# Initialize the environment

In [None]:
%load_ext sparkmagic.magics

In [None]:
import os
from IPython import get_ipython
server = "http://iccluster044.iccluster.epfl.ch:8998"
username = os.environ['RENKU_USERNAME']

get_ipython().run_cell_magic(
    'spark',
    line='config', 
    cell="""{{ "name": "{0}-final", "executorMemory": "4G", "executorCores": 4, "numExecutors": 10, "driverMemory": "4G" }}""".format(username)
)

In [None]:
get_ipython().run_line_magic(
    "spark", f"""add -s {username}-final -l python -u {server} -k"""
)

In [None]:
%%spark
print('We are using Spark %s' % spark.version)

# Estimation of the parameters from the data :

#### Import :

In [None]:
%%spark

#import the isdaten df to retrieve the real arrival time
isdt = spark.read.orc('/data/sbb/part_orc/istdaten/')

#import the nodes zurich df to have the node list of interest
nodes = spark.read.orc('/group/grande_envergure/graph/nodes_zurich.orc').select('stop_id').rdd.map(lambda row: row[0].split(':')[0]).collect()

#### First data processing :

In [None]:
%%spark
from pyspark.sql.functions import to_timestamp, col, dayofweek

#clean the data of isdt to keep only the interesting nodes
isdt_clean = isdt.where((col('bpuic').isin(nodes)
                        & (col('zusatzfahrt_tf') == 'false')
                        & (col('faellt_aus_tf') == 'false')
                        & (col('an_prognose_status') != 'UNBEKANNT')
                        & (col('ab_prognose') != ''))
                        & (col('durchfahrt_tf') == 'false')
                        & (dayofweek(to_timestamp(col('an_prognose'), "dd.MM.yyyy HH:mm:ss")) % 7 > 1))

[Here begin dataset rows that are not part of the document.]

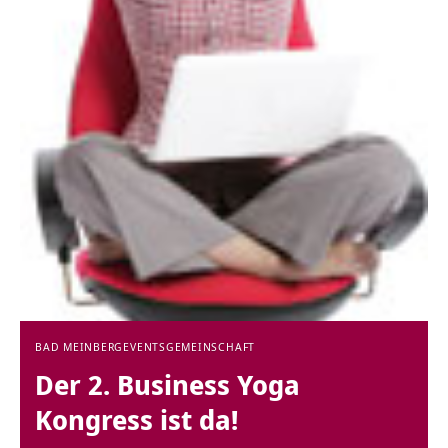
BAD MEINBERG
EVENTS
GEMEINSCHAFT
Der 2. Business Yoga
Kongress ist da!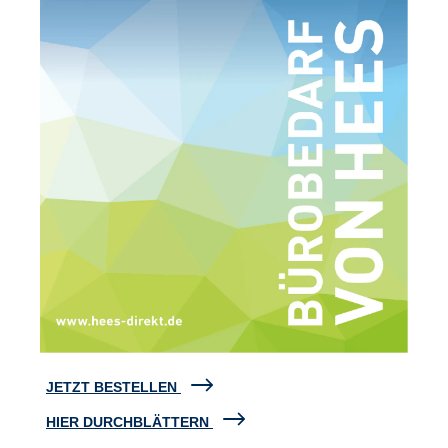
JETZT BESTELLEN
HIER DURCHBLÄTTERN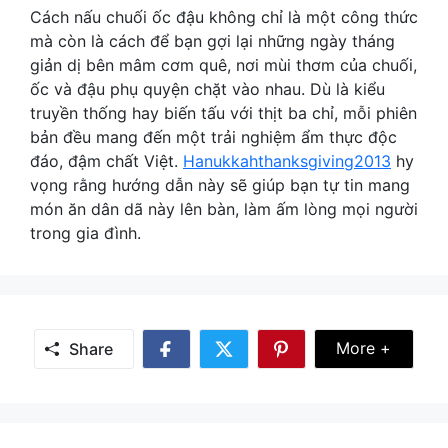
Cách nấu chuối ốc đậu không chỉ là một công thức
mà còn là cách để bạn gợi lại những ngày tháng
giản dị bên mâm cơm quê, nơi mùi thơm của chuối,
ốc và đậu phụ quyện chặt vào nhau. Dù là kiểu
truyền thống hay biến tấu với thịt ba chỉ, mỗi phiên
bản đều mang đến một trải nghiệm ẩm thực độc
đáo, đậm chất Việt.
Hanukkahthanksgiving2013
hy
vọng rằng hướng dẫn này sẽ giúp bạn tự tin mang
món ăn dân dã này lên bàn, làm ấm lòng mọi người
trong gia đình.
Share Mor
More +
Share
Share
Share
Share
on
on
on
Facebook
Twitter
Pinterest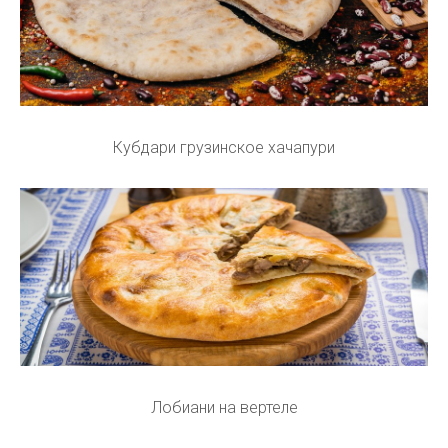
Кубдари грузинское хачапури
Лобиани на вертеле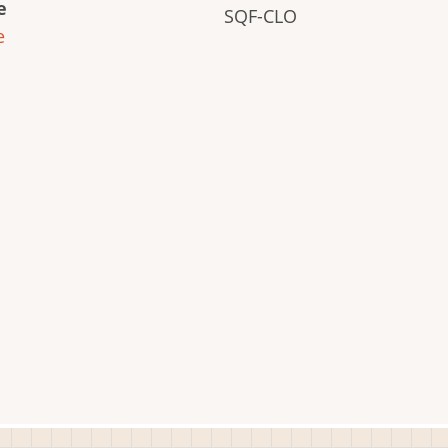
e
SQF-CLO
e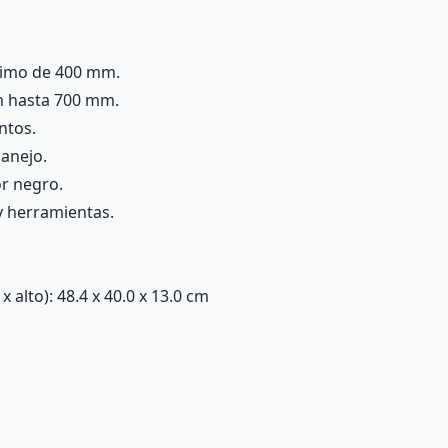
.
nimo de 400 mm.
mm hasta 700 mm.
ntos.
manejo.
or negro.
y herramientas.
alto): 48.4 x 40.0 x 13.0 cm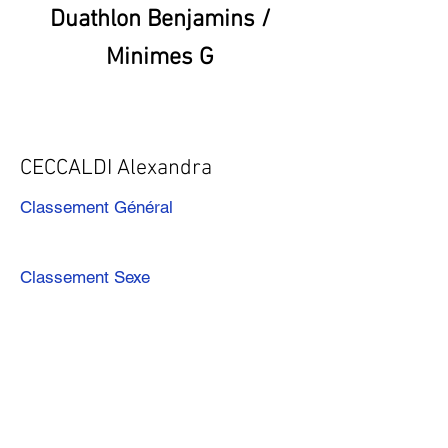
Duathlon Benjamins /
Minimes G
CECCALDI Alexandra
Classement Général
Classement Sexe
Précédent
Suivant
Télécharger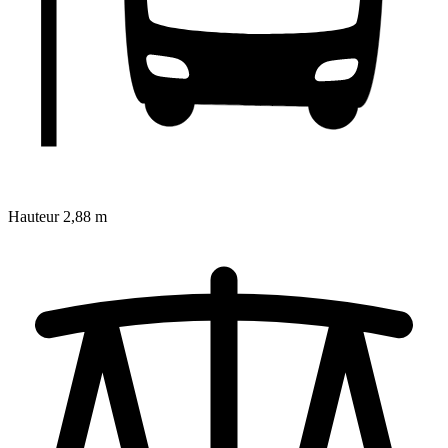
Hauteur
2,88 m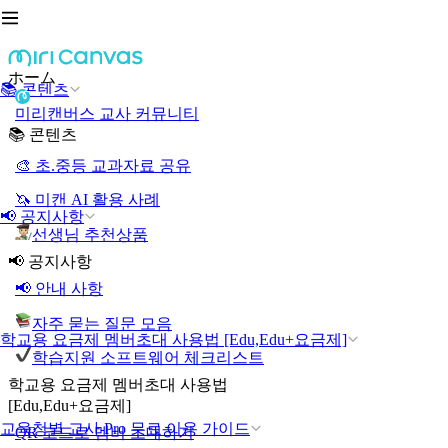
ホーム
📚 콘텐츠
미리캔버스 교사 커뮤니티
📚 콘텐츠
🎨 초.중등 교과자료 공유
🦄 미캔 AI 활용 사례
📢 공지사항
선생님 추천상품
📢 공지사항
📢 안내 사항
자주 묻는 질문 모음
학교용 요금제 멤버초대 사용법 [Edu,Edu+요금제]
학습지원 소프트웨어 체크리스트
학교용 요금제 멤버초대 사용법
[Edu,Edu+요금제]
교육청별 교사 Pro 무료 이용 가이드
QR 코드로 멤버 초대하기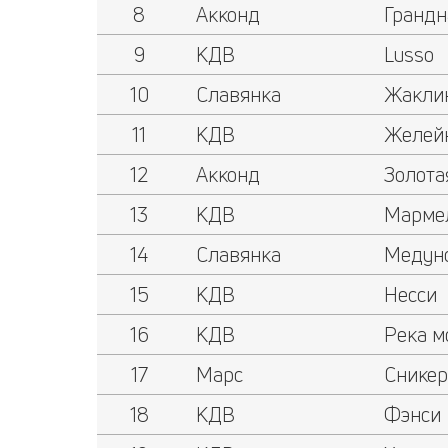
8
Акконд
Грандн
9
КДВ
Lusso
10
Славянка
Жаклин
11
КДВ
Желей
12
Акконд
Золота
13
КДВ
Мармел
14
Славянка
Медун
15
КДВ
Несси
16
КДВ
Река м
17
Марс
Сникер
18
КДВ
Фэнси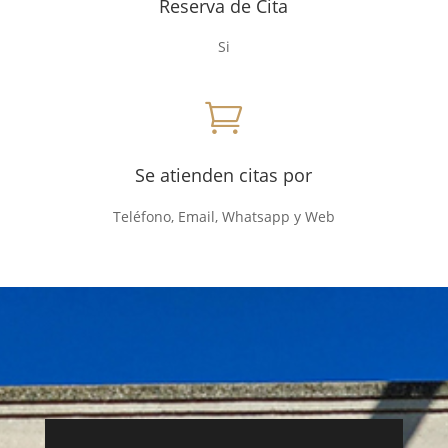
Reserva de Cita
Si

Se atienden citas por
Teléfono, Email, Whatsapp y Web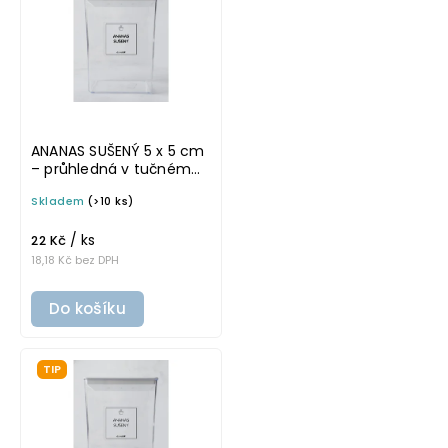
ANANAS SUŠENÝ 5 x 5 cm
– průhledná v tučném
písmu, omyvatelná
Skladem
(>10 ks)
samolepka na
potravinové dózy
/ ks
22 Kč
18,18 Kč bez DPH
Do košíku
TIP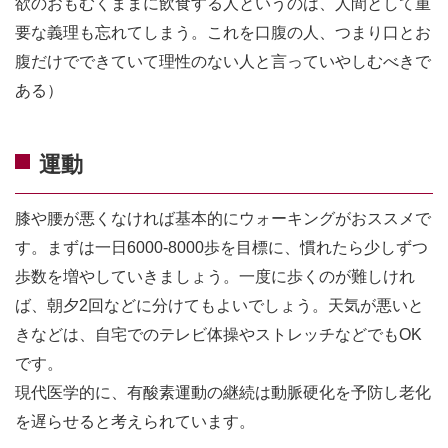
欲のおもむくままに飲食する人というのは、人間として重
要な義理も忘れてしまう。これを口腹の人、つまり口とお
腹だけでできていて理性のない人と言っていやしむべきで
ある）
運動
膝や腰が悪くなければ基本的にウォーキングがおススメで
す。まずは一日6000-8000歩を目標に、慣れたら少しずつ
歩数を増やしていきましょう。一度に歩くのが難しけれ
ば、朝夕2回などに分けてもよいでしょう。天気が悪いと
きなどは、自宅でのテレビ体操やストレッチなどでもOK
です。
現代医学的に、有酸素運動の継続は動脈硬化を予防し老化
を遅らせると考えられています。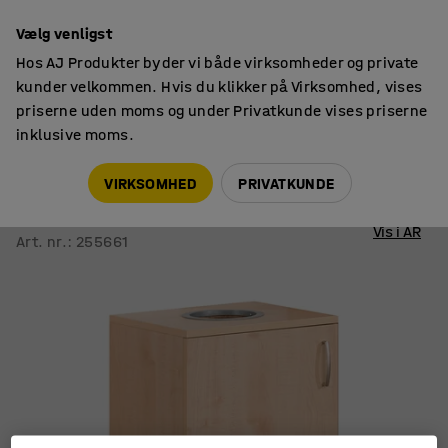
14 dages returret
Vælg venligst
Hos AJ Produkter byder vi både virksomheder og private
kunder velkommen. Hvis du klikker på Virksomhed, vises
priserne uden moms og under Privatkunde vises priserne
inklusive moms.
Affaldssortering
Sorteringsskabe
VIRKSOMHED
PRIVATKUNDE
Affaldsskab til affaldssækkevogn
980x510x450 mm, bøgelaminat
Vis i AR
Art. nr.
:
255661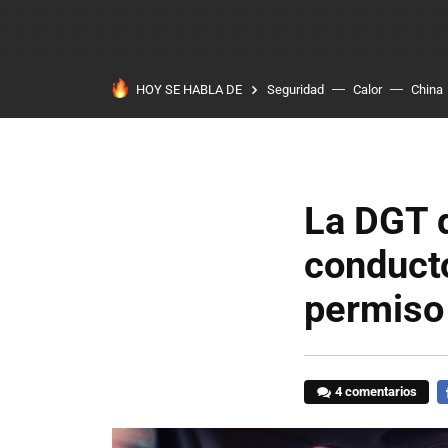
HOY SE HABLA DE
Seguridad
Calor
China
La DGT d
conduct
permiso
4 comentarios
F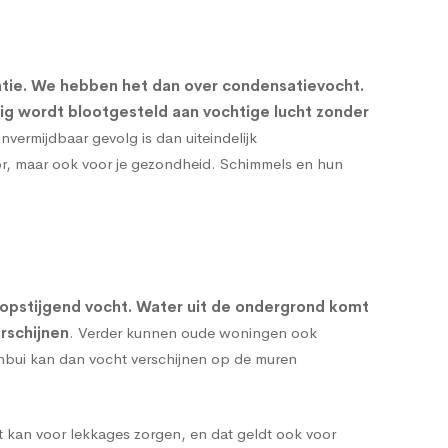
atie. We hebben het dan over condensatievocht.
rig wordt blootgesteld aan vochtige lucht zonder
onvermijdbaar gevolg is dan uiteindelijk
oor, maar ook voor je gezondheid. Schimmels en hun
opstijgend vocht
. Water uit de ondergrond komt
rschijnen
. Verder kunnen oude woningen ook
enbui kan dan vocht verschijnen op de muren
t kan voor lekkages zorgen, en dat geldt ook voor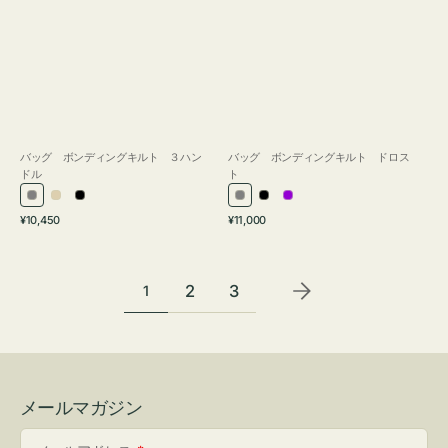
バッグ ボンディングキルト ３ハン
バッグ ボンディングキルト ドロス
ドル
ト
グ
ア
ブ
グ
ブ
パ
通
通
¥10,450
¥11,000
レ
イ
ラ
レ
ラ
ー
常
常
ー
ボ
ッ
ー
ッ
プ
価
価
リ
ク
ク
ル
格
格
2
3
1
ー
メールマガジン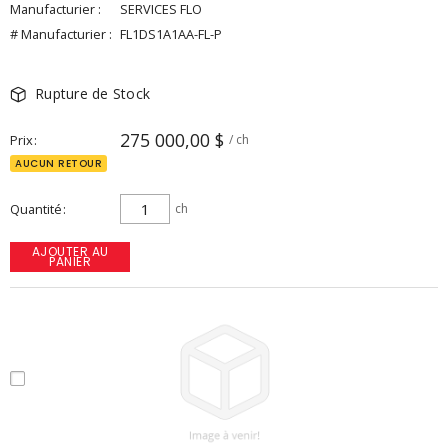
Manufacturier :
SERVICES FLO
# Manufacturier :
FL1DS1A1AA-FL-P
Rupture de Stock
275 000,00 $
Prix
/ ch
AUCUN RETOUR
Quantité
ch
AJOUTER AU
PANIER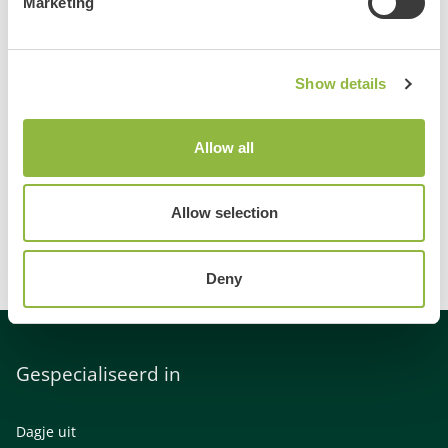
Marketing
23
24
25
26
27
28
29
30
31
Show details
Allow all
Allow selection
Deny
Gespecialiseerd in
Dagje uit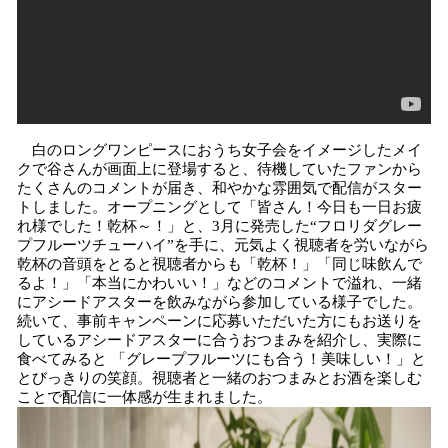
白のロングワンピースにおうち女子会をイメージしたメイ
クで谷さんが画面上に登場すると、待機していたファンから
たくさんのコメントが届き、和やかな雰囲気で配信がスター
トしました。オープニングとして「皆さん！今日も一日お疲
れ様でした！乾杯～！」と、3月に発売した“フロリダグレー
プフルーツチューハイ”を手に、元気よく視聴者を労いながら
乾杯の音頭をとると視聴者からも「乾杯！」「同じ味飲んで
るよ！」「本当にかわいい！」などのコメントで溢れ、一緒
にアシードアスターを飲みながら参加している様子でした。
続いて、事前キャンペーンに応募いただいた方にもお送りを
しているアシードアスターに合うおつまみを紹介し、実際に
食べてみると 「グレープフルーツにも合う！美味しい！」と
とびっきりの笑顔。視聴者と一緒のおつまみとお酒を楽しむ
ことで配信に一体感が生まれました。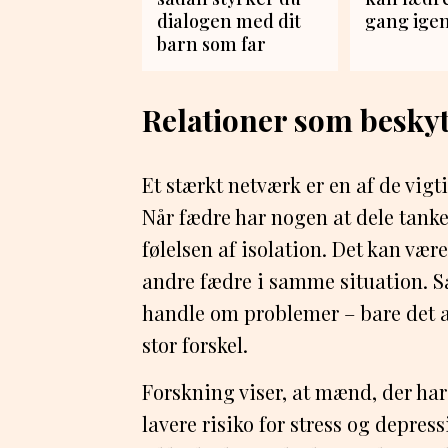
dialogen med dit
gang ige
barn som far
Relationer som beskyt
Et stærkt netværk er en af de vigt
Når fædre har nogen at dele tank
følelsen af isolation. Det kan være
andre fædre i samme situation. S
handle om problemer – bare det at
stor forskel.
Forskning viser, at mænd, der har 
lavere risiko for stress og depres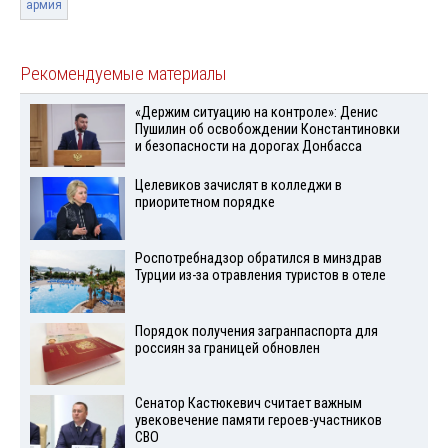
армия
Рекомендуемые материалы
«Держим ситуацию на контроле»: Денис
Пушилин об освобождении Константиновки
и безопасности на дорогах Донбасса
Целевиков зачислят в колледжи в
приоритетном порядке
Роспотребнадзор обратился в минздрав
Турции из-за отравления туристов в отеле
Порядок получения загранпаспорта для
россиян за границей обновлен
Сенатор Кастюкевич считает важным
увековечение памяти героев-участников
СВО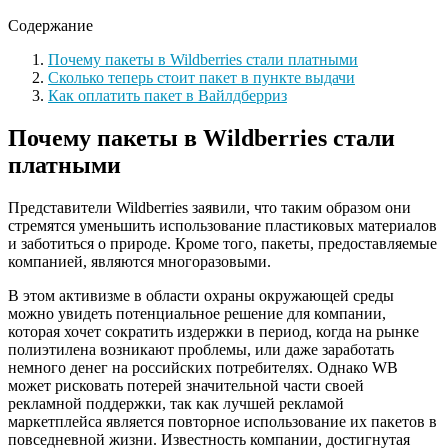
Содержание
Почему пакеты в Wildberries стали платными
Сколько теперь стоит пакет в пункте выдачи
Как оплатить пакет в Вайлдберриз
Почему пакеты в Wildberries стали
платными
Представители Wildberries заявили, что таким образом они
стремятся уменьшить использование пластиковых материалов
и заботиться о природе. Кроме того, пакеты, предоставляемые
компанией, являются многоразовыми.
В этом активизме в области охраны окружающей среды
можно увидеть потенциальное решение для компании,
которая хочет сократить издержки в период, когда на рынке
полиэтилена возникают проблемы, или даже заработать
немного денег на российских потребителях. Однако WB
может рисковать потерей значительной части своей
рекламной поддержки, так как лучшей рекламой
маркетплейса является повторное использование их пакетов в
повседневной жизни. Известность компании, достигнутая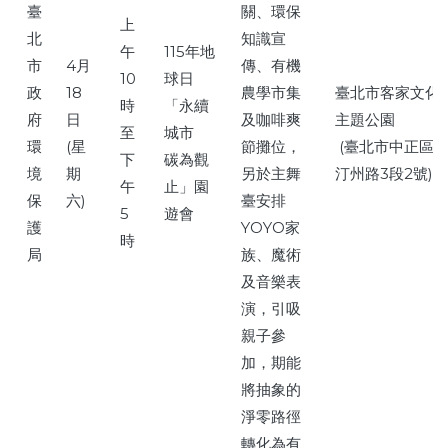
臺
關、環保
上
北
知識宣
午
115年地
市
4月
傳、有機
10
球日
政
18
農學市集
臺北市客家文化
時
「永續
府
日
及咖啡爽
主題公園
至
城市
環
(星
節攤位，
(臺北市中正區
下
碳為觀
境
期
另於主舞
汀州路3段2號)
午
止」園
保
六)
臺安排
5
遊會
護
YOYO家
時
局
族、魔術
及音樂表
演，引吸
親子參
加，期能
將抽象的
淨零路徑
轉化為有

We can now compute the delays

In [None]:
%%spark
from pyspark.sql.functions import expr, hour

#compute the delay at each nodes and put it to zero if it the transport arrive earlier
isdt_delay = isdt_clean.withColumn("delay", to_timestamp(col('an_prognose'), "dd.MM.yyyy HH:mm:ss").cast('long')-to_timestamp(col('ankunftszeit'), "dd.MM.yyyy HH:mm").cast('long'))
isdt_delay = isdt_delay.withColumn("delay", expr("CASE WHEN delay < 0 THEN 0 ELSE delay END"))

#store the hour of the transport arrival at the stop for further preocessing
isdt_delay = isdt_delay.withColumn("hour", hour(to_timestamp(col('ankunftszeit'),"dd.MM.yyyy HH:mm"))).cache()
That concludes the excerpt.